Marilyn Frank of F2 - Add Light, Form, Color, Context to your Home

This is Part II of the Marilyn Frank/F2 interview.  Part I is here.  In this part, Marilyn tells us how to incorporate her design ideals into interior design. 

Marilyn Frank of F2 - Add Light, Form, Color, Context to your Home

Judging from the picture on your profile, your apartment also seems to capture what you're going for in your work: light, form, color and context. How about 4 tips for other Curbliers to help them make their places better?

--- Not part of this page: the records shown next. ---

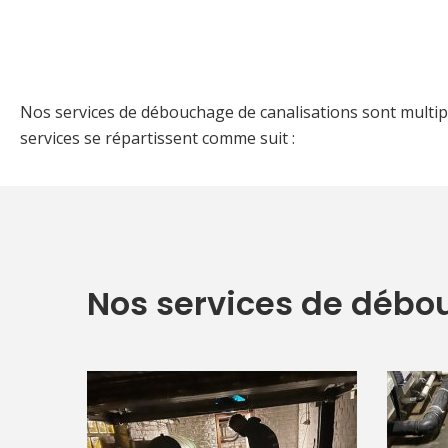
Nos services de débouchage de canalisations sont multiple
services se répartissent comme suit :
Nos services de débo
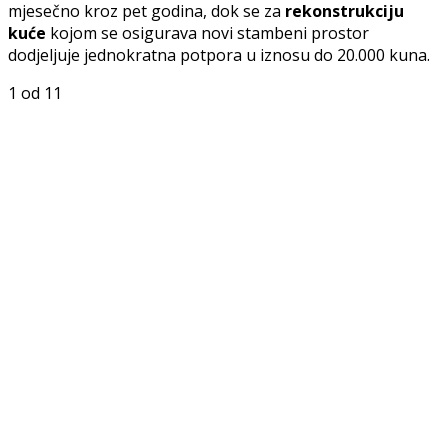
mjesečno kroz pet godina, dok se za
rekonstrukciju
kuće
kojom se osigurava novi stambeni prostor
dodjeljuje jednokratna potpora u iznosu do 20.000 kuna.
1
od 11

One for light, for form, for color, and for context?

Well-placed light can really make a room.  sometimes you only have one light source in a room, and it's a small window facing a fire escape. best thing to do is find lighting that has a dimmer that can cast a nice glow when fully lit.  that's why i love rice paper lamps, and white lamps in general.  when lamps have colored shades it's not always the best thing to use if you have weak or minimal light sources.  white works the best in making light expand and fill a space.  also if you must use curtains, again, i have to suggest the white!  we have white curtains in our living room which only gets eastern exposure in the morning and the glow is amazing!  i know it sounds boring to have white curtains, but if you don't have a lot of light it can really make a room feel more open and bright.  also yellow could be nice, or whatever resonates with you, but make sure it's going to open up the room as opposed to close it off.  and if you have too much light, then the opposite can be done nicely.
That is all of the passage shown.